The response must consist of the lines below from the one with "unpacked and MD5 s" through the one with "record of tempo", exactly as they appear and with both ends kept.

MATERIAL FOR THIS TASK: Begin

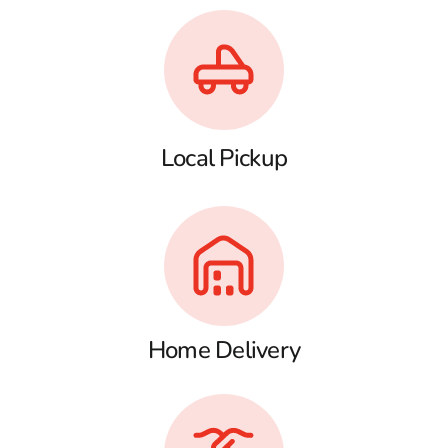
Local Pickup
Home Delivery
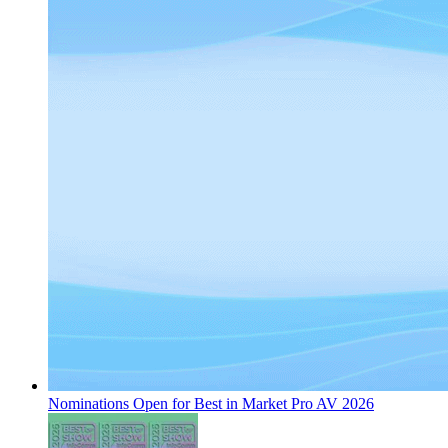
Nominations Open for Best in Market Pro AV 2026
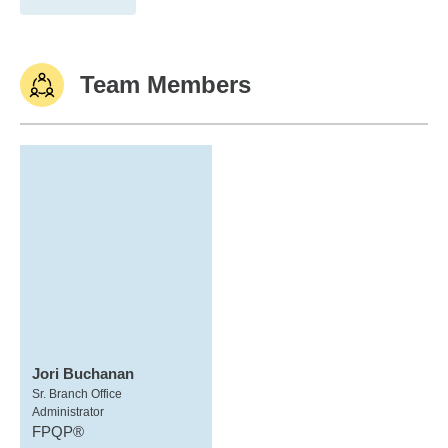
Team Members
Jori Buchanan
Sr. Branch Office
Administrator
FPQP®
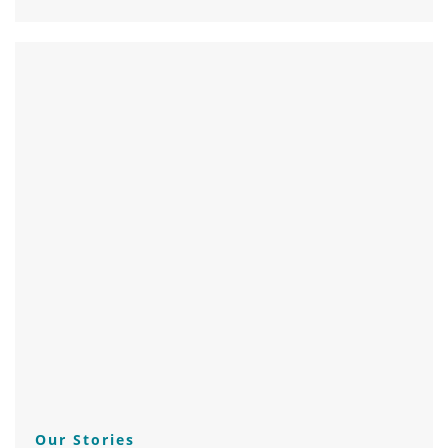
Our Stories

MATERIAL FOR THIS TASK: End
MATERIAL FOR THIS TASK: Begin

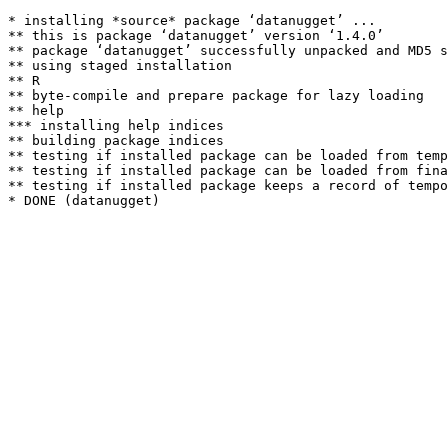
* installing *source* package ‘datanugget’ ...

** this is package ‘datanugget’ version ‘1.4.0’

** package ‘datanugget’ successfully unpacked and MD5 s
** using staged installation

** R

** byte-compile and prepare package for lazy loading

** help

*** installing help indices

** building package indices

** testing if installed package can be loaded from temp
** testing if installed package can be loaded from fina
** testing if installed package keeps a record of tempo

MATERIAL FOR THIS TASK: End
MATERIAL FOR THIS TASK: Begin

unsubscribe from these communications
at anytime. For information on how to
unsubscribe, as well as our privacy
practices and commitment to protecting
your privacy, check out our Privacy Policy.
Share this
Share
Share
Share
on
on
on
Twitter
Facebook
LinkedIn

MATERIAL FOR THIS TASK: End

▶ [ANSWER]
** package ‘datanugget’ successfully unpacked and MD5 s
** using staged installation

** R

** byte-compile and prepare package for lazy loading

** help

*** installing help indices

** building package indices

** testing if installed package can be loaded from temp
** testing if installed package can be loaded from fina
** testing if installed package keeps a record of tempo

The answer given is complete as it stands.